Updated: 2012-11-08 10:02
By Han Bingbin ( China Daily)

Cut-and-dried

Changshengtang, or the "hall of longevity", is believed to be China's first and longest-running barber shop.

No matter how the shop's look has changed, Dai felt blessed to have inherited some of the shop's most valued traditions. They've kept a hairdressing log for regular costumers to ensure that dyeing and perming are maintained at appropriate intervals. They've also carried on their head massage tradition, believing that healthy hair is the basis of effective styling. Most importantly, they've inherited their predecessors' core techniques.

In the early years, Changshengtang was renowned for its "finger styling", meaning that with only their hands and a hair dryer, stylists were able to model the hair into different shapes such as chrysanthemums and clouds depending on what inspiration they had drawn from daily life.

Such skills require abundant training, says 76-year-old retired hairdresser Wu Ziwen, who started working at Changshengtang as a teenage apprentice. The training requires the stylists to bend their arms so that two cups full of water can be put on their elbows.

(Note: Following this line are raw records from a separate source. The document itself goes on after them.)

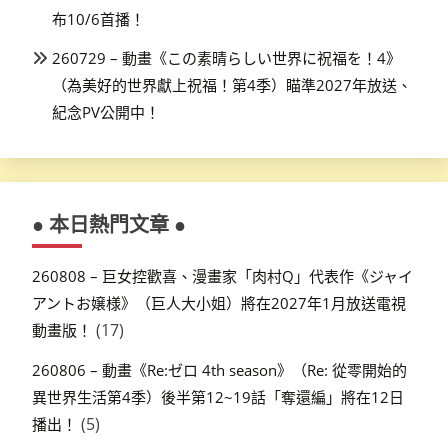
布10/6首播！
260729 – 動畫《この素晴らしい世界に祝福を！4》
（為美好的世界獻上祝福！第4季）瞄準2027年放送、
紀念PV公開中！
● 本日熱門文章 ●
260808 – 巨女控歡喜、漫畫家「肉村Q」代表作《ジャイ
アントお嬢様》（巨人大小姐）將在2027年1月放送電視
(17)
動畫版！
260806 – 動畫《Re:ゼロ 4th season》（Re: 從零開始的
異世界生活第4季）後半第12~19話「奪還編」將在12日
(5)
播出！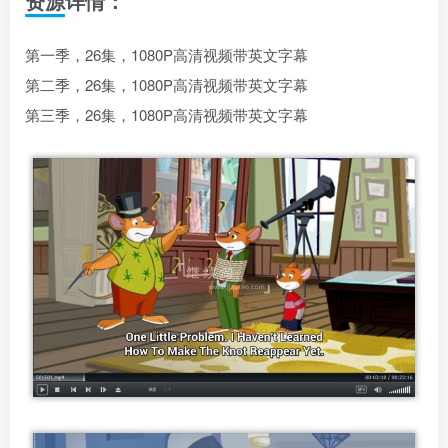
资源详情：
第一季，26集，1080P高清视频带英文字幕
第二季，26集，1080P高清视频带英文字幕
第三季，26集，1080P高清视频带英文字幕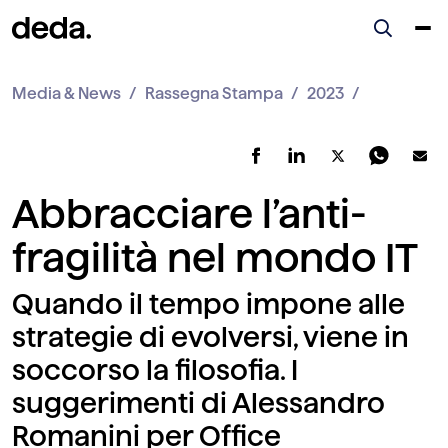
Media & News
Rassegna Stampa
2023
Abbracciare l’anti-
fragilità nel mondo IT
Quando il tempo impone alle
strategie di evolversi, viene in
soccorso la filosofia. I
suggerimenti di Alessandro
Romanini per Office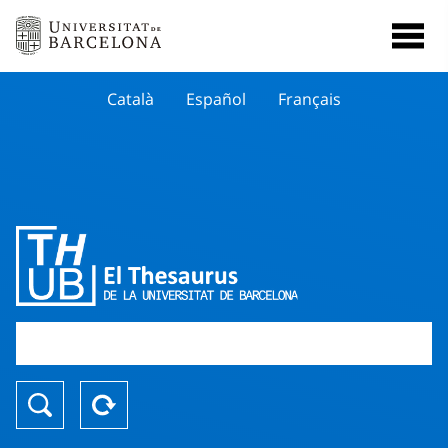
Català
Español
Français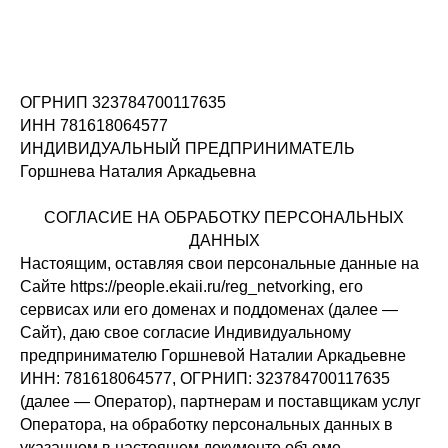
ОГРНИП 323784700117635
ИНН 781618064577
ИНДИВИДУАЛЬНЫЙ ПРЕДПРИНИМАТЕЛЬ
Горшнева Наталия Аркадьевна
СОГЛАСИЕ НА ОБРАБОТКУ ПЕРСОНАЛЬНЫХ
ДАННЫХ
Настоящим, оставляя свои персональные данные на
Сайте https://people.ekaii.ru/reg_netvorking, его
сервисах или его доменах и поддоменах (далее —
Сайт), даю свое согласие Индивидуальному
предпринимателю Горшневой Наталии Аркадьевне
ИНН: 781618064577, ОГРНИП: 323784700117635
(далее — Оператор), партнерам и поставщикам услуг
Оператора, на обработку персональных данных в
указанном в настоящем документе объеме.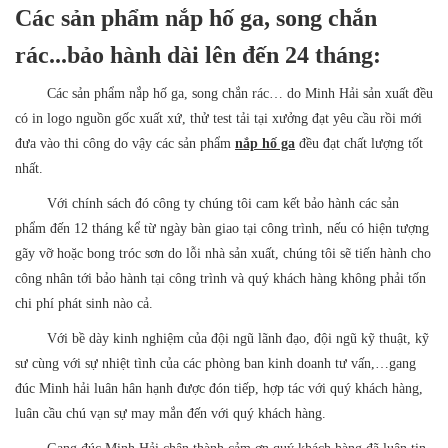
Các sản phẩm nắp hố ga, song chắn
rác...bảo hành dài lên đến 24 tháng:
Các sản phẩm
nắp hố ga, song chắn rác
… do Minh Hải sản xuất đều
có in logo nguồn gốc xuất xứ, thử test tải tại xưởng đạt yêu cầu rồi mới
đưa vào thi công do vậy các sản phẩm
nắp hố ga
đều đạt chất lượng tốt
nhất.
Với chính sách đó công ty chúng tôi cam kết bảo hành các sản
phẩm đến 12 tháng kể từ ngày bàn giao tại công trình, nếu có hiện tượng
gãy vỡ hoặc bong tróc sơn do lỗi nhà sản xuất, chúng tôi sẽ tiến hành cho
công nhân tới bảo hành tại công trình và quý khách hàng không phải tốn
chi phí phát sinh nào cả.
Với bề dày kinh nghiệm của đội ngũ lãnh đạo, đội ngũ kỹ thuật, kỹ
sư cùng với sự nhiệt tình của các phòng ban kinh doanh tư vấn,…gang
đúc Minh hải luân hân hạnh được đón tiếp, hợp tác với quý khách hàng,
luân cầu chú vạn sự may mắn đến với quý khách hàng.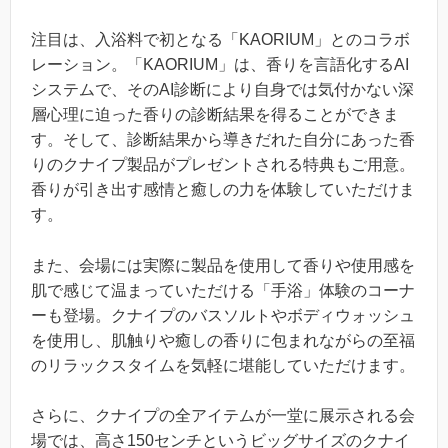
注目は、入浴料で初となる「KAORIUM」とのコラボ
レーション。「KAORIUM」は、香りを言語化するAI
システムで、そのAI診断により自身では気付かない深
層心理に迫った香りの診断結果を得ることができま
す。そして、診断結果から導きだれた自分にあった香
りのクナイプ製品がプレゼントされる特典もご用意。
香りが引き出す感情と癒しの力を体験していただけま
す。
また、会場には実際に製品を使用して香りや使用感を
肌で感じて温まっていただける「手浴」体験のコーナ
ーも登場。クナイプのバスソルトやボディウォッシュ
を使用し、肌触りや癒しの香りに包まれながらの至福
のリラックスタイムを気軽に堪能していただけます。
さらに、クナイプの全アイテムが一堂に展示される会
場では、高さ150センチというビッグサイズのクナイ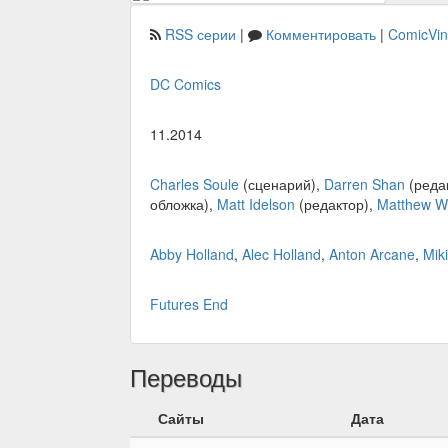
RSS серии
|
Комментировать
|
ComicVi
DC Comics
11.2014
Charles Soule
(сценарий),
Darren Shan
(реда
обложка),
Matt Idelson
(редактор),
Matthew W
Abby Holland
,
Alec Holland
,
Anton Arcane
,
Miki
Futures End
Переводы
Сайты
Дата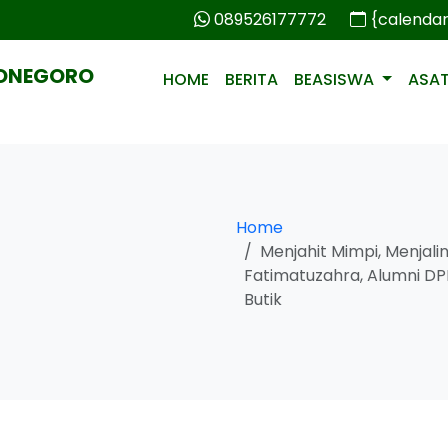
089526177772
{calenda
PONEGORO
HOME
BERITA
BEASISWA
ASA
Home
Menjahit Mimpi, Menjalin 
Fatimatuzahra, Alumni DP
Butik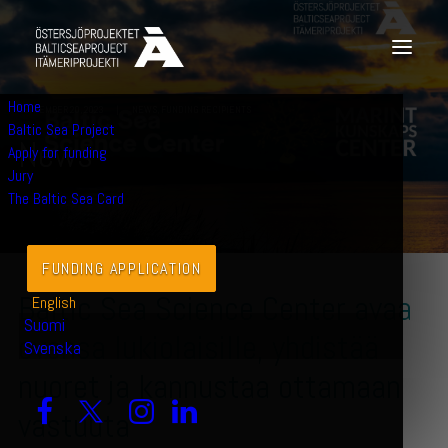
Home
SEPTEMBER 20, 2023
|
NEWS
,
FUNDING RECIPIENTS
Baltic Sea Project
N
e
w
s
Apply for funding
Jury
The Baltic Sea Card
FUNDING APPLICATION
Baltic Sea Science Center avaa
English
Suomi
ovensa lukiolaisille, yhdistää
Svenska
nuoret ja kannustaa ottamaan
vastuuta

During practice to improve the flexibility of their wrists and fingers, they have to make sure the cups stay in place and the water doesn't spill.

Though new equipment and tools now can do much of the work fingers once did, Wu says young apprentices at the shop are now still trained in the old-fashioned way and that's why they've attracted many return customers.

"Without solid basic skills, you can hardly ensure high quality," he says.

For example, he says that hair-perming devices in the old days were heated to a very high temperature to ensure the endurability of a hairdo, but the heat could damage your hair. Nowadays the heat is much milder, he says, so giving the hairdo endurance will largely depend on a stylist's finger technique.

Cut-and-dried

"But the sad truth is, nowadays many young hairdressers don't have such basic training," Wu says.

That's why Wu's 25-year-old grandson Wu Cheng, like many other young stylists who've carried on their grandfathers' and fathers' torches at Changshengtang, has abandoned his job as a promising stylist in fancier hair salons to start from scratch at a place where customers are obviously older and teachers more strict.

In other hair salons, he says, it usually takes no more than two years for an apprentice to become a qualified stylist. But at Changshengtang, it takes between three to five years - and to be called a good stylist it takes at least eight years. That's not attractive to many young people, he says, but it's here that he can truly sharpen his skills.

"Before I came here, I would have said speed is the main thing I've pursued in my work. But now all I wonder is whether my work is precise enough," he says.